The detail given by Botting, by Whiting and, more soberly, by Holmes can help us get the bombing of Hiroshima into proportion. It was one example among many of large-scale atrocity, the long-term danger of radiation was not foreseen, and the short-term result was good. It was better for the human race in general, and even for the Japanese themselves, that the latter were brought to swift surrender. Lord Louis Mountbatten, neither an inhumane nor an unimaginative man, judged the ethical issue nicely:

I am responsible for trying to kill as many Japanese as I can with the minimum of loss on our side. War is crazy. It is a crazy thing that we are fighting at all. But it would be even more crazy if we were to have more casualties on our side to save the Japanese.

This is quoted in Robert Kee’s 1945 – The World We Fought For. Kee’s method is to construct an account of the year from contemporary newspapers and journals. Its vice is that it can look rather lazily tacked together. Its virtue is that it helps us to see events as the average well-informed civilian or inactive serviceperson could perceive them at the time. Many things were hidden from such people. Times readers on 14 February learnt of ‘Smashing Blows at Dresden’: they would not hear of the grave misgivings about the attack expressed by Churchill himself to Portal of Bomber Command in a memo written a few weeks later. But Kee’s book reminds us of the rhetoric through which events and issues were publicly presented.
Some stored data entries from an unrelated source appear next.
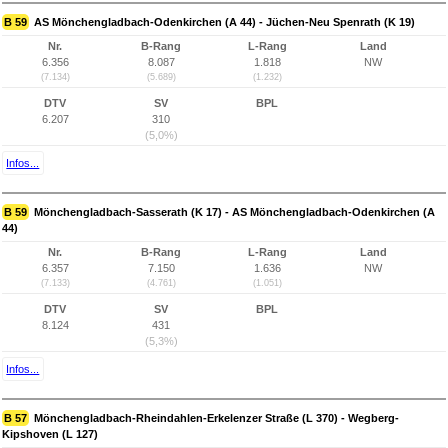
B 59
AS Mönchengladbach-Odenkirchen (A 44) - Jüchen-Neu Spenrath (K 19)
Nr.
B-Rang
L-Rang
Land
6.356
8.087
1.818
NW
(7.134)
(5.689)
(1.232)
DTV
SV
BPL
6.207
310
(5,0%)
Infos...
B 59
Mönchengladbach-Sasserath (K 17) - AS Mönchengladbach-Odenkirchen (A
44)
Nr.
B-Rang
L-Rang
Land
6.357
7.150
1.636
NW
(7.133)
(4.761)
(1.051)
DTV
SV
BPL
8.124
431
(5,3%)
Infos...
B 57
Mönchengladbach-Rheindahlen-Erkelenzer Straße (L 370) - Wegberg-
Kipshoven (L 127)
On 2 May, Count Schwerin von Krosigk, Foreign Minister in the near-phantom government of the Reich headed by Admiral Doenitz after Hitler’s suicide, spoke over the radio of a Soviet ‘iron curtain’ in the East moving steadily forward. By 16 August, Churchill was using the same phrase in the House of Commons. Referring to the expulsion of Germans from Poland, he said: ‘It is not impossible that tragedy on a prodigious scale is unfolding itself behind the iron curtain.’ He had just lost the general election, in which he had claimed that his Labour opponents had desired a ‘totalitarian’ state. That adjective, conflating Communism with Nazism and both with democratic socialism, remains a useful smear word even now. The rhetoric of Cold War, and the use of the Cold War in domestic British politics, were all too clearly foreshadowed.

Not all propagandising had such staying power, however. The Daily Mirror, while warmly supporting Labour, had criticised the party’s declaration of policy for saying nothing about the Empire ‘and the part it alone can play in sustaining Great Britain as a Great Power in the world of tomorrow’. The Mirror in this case was out of tune with its readership. The manifest difficulty which the British public found in sustaining interest in the war with Japan after VE Day surely betokened its general lack of concern about overseas possessions; the war in the East had been an ‘imperialist’ one.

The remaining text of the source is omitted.